* **BRIEF**: What is needed is a word-for-word copy of every record below, minus the pictures.

* **MATERIAL TO PROCESS**:
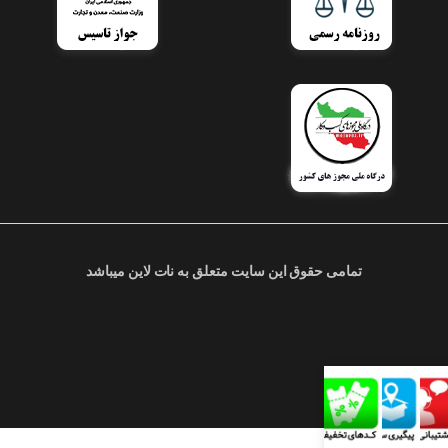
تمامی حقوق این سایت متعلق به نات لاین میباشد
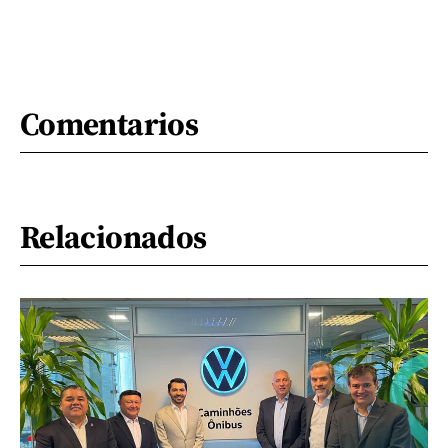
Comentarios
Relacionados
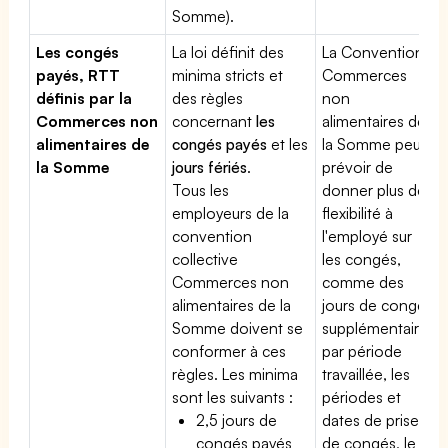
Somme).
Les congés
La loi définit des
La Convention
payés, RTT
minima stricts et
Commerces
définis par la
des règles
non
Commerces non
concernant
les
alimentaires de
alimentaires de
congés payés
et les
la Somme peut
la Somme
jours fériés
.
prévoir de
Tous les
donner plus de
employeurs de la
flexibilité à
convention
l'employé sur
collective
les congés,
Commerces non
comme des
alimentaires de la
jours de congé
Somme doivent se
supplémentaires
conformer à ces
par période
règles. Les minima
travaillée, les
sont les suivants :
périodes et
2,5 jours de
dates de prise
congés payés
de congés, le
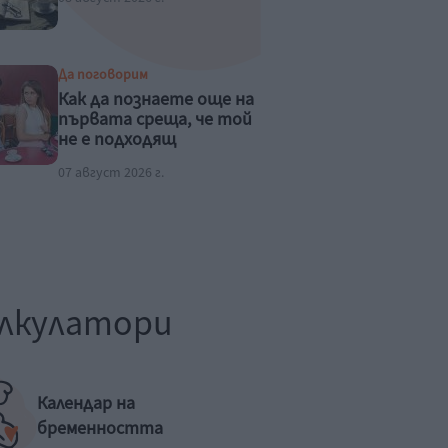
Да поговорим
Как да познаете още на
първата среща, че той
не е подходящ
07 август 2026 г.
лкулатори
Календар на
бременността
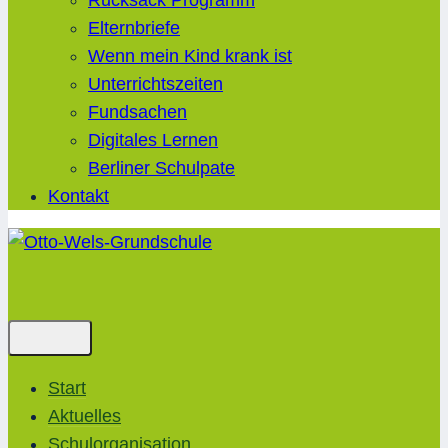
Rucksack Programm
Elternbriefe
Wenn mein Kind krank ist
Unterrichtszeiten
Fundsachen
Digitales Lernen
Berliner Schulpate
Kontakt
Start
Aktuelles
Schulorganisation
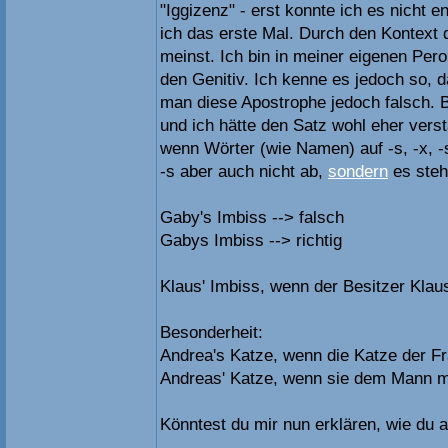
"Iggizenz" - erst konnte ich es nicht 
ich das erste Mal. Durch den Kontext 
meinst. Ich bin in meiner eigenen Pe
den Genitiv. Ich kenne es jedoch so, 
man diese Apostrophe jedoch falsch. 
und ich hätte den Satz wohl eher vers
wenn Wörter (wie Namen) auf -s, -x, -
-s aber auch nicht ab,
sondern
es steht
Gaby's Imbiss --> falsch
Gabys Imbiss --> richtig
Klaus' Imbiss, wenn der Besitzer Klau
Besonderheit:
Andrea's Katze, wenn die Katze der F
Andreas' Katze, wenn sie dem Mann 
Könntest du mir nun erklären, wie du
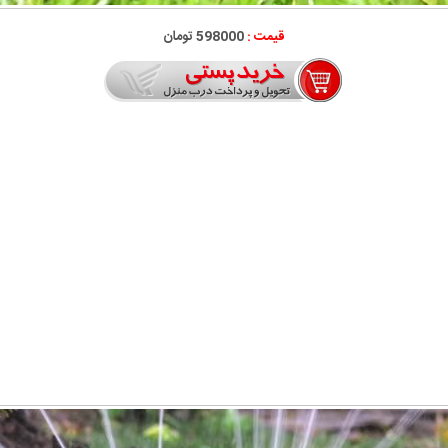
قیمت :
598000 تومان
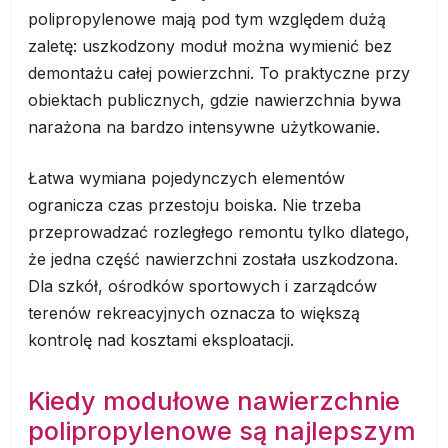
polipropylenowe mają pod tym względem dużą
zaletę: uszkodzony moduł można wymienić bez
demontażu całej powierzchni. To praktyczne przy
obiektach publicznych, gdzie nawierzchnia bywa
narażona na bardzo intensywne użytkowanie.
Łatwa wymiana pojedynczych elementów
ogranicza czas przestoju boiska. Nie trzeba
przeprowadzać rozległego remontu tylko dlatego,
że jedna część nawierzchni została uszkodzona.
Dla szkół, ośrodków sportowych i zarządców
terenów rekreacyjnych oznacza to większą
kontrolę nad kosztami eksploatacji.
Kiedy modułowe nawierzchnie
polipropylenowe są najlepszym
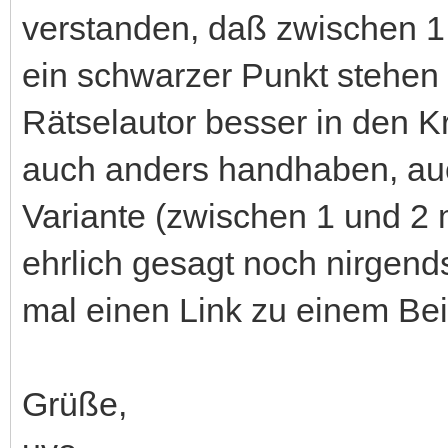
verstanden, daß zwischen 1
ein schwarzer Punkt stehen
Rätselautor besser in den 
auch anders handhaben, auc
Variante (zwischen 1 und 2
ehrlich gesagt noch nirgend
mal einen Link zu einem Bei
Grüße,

* **TASK RESPONSE**:
تمامی حقوق این سایت متعلق به نات لاین میباشد
Comentarios
Relacionados
Somme).
Les congés
La loi définit des
La Convention
payés, RTT
minima stricts et
Commerces
définis par la
des règles
non
Commerces non
concernant
les
alimentaires de
alimentaires de
congés payés
et les
la Somme peut
la Somme
jours fériés
.
prévoir de
Tous les
donner plus de
employeurs de la
flexibilité à
convention
l'employé sur
collective
les congés,
Commerces non
comme des
alimentaires de la
jours de congé
Somme doivent se
supplémentaires
conformer à ces
par période
règles. Les minima
travaillée, les
sont les suivants :
périodes et
2,5 jours de
dates de prise
congés payés
de congés, le
Да поговорим
Как да познаете още на
първата среща, че той
не е подходящ
07 август 2026 г.
лкулатори
Календар на
бременността
Rucksack Programm
Elternbriefe
Wenn mein Kind krank ist
Unterrichtszeiten
Fundsachen
Digitales Lernen
Berliner Schulpate
Kontakt
Start
Aktuelles
Schulorganisation
"Iggizenz" - erst konnte ich es nicht 
ich das erste Mal. Durch den Kontext 
meinst. Ich bin in meiner eigenen Pe
den Genitiv. Ich kenne es jedoch so, 
man diese Apostrophe jedoch falsch. 
und ich hätte den Satz wohl eher vers
wenn Wörter (wie Namen) auf -s, -x, -
-s aber auch nicht ab,
sondern
es steht
Gaby's Imbiss --> falsch
Gabys Imbiss --> richtig
Klaus' Imbiss, wenn der Besitzer Klau
Besonderheit:
Andrea's Katze, wenn die Katze der F
Andreas' Katze, wenn sie dem Mann 
Könntest du mir nun erklären, wie du
قیمت :
598000 تومان
polipropylenowe mają pod tym względem dużą
zaletę: uszkodzony moduł można wymienić bez
demontażu całej powierzchni. To praktyczne przy
obiektach publicznych, gdzie nawierzchnia bywa
narażona na bardzo intensywne użytkowanie.
Łatwa wymiana pojedynczych elementów
ogranicza czas przestoju boiska. Nie trzeba
przeprowadzać rozległego remontu tylko dlatego,
że jedna część nawierzchni została uszkodzona.
Dla szkół, ośrodków sportowych i zarządców
terenów rekreacyjnych oznacza to większą
kontrolę nad kosztami eksploatacji.
Kiedy modułowe nawierzchnie
polipropylenowe są najlepszym
verstanden, daß zwischen 1
ein schwarzer Punkt stehen
Rätselautor besser in den 
auch anders handhaben, auc
Variante (zwischen 1 und 2
ehrlich gesagt noch nirgend
mal einen Link zu einem Bei
Grüße,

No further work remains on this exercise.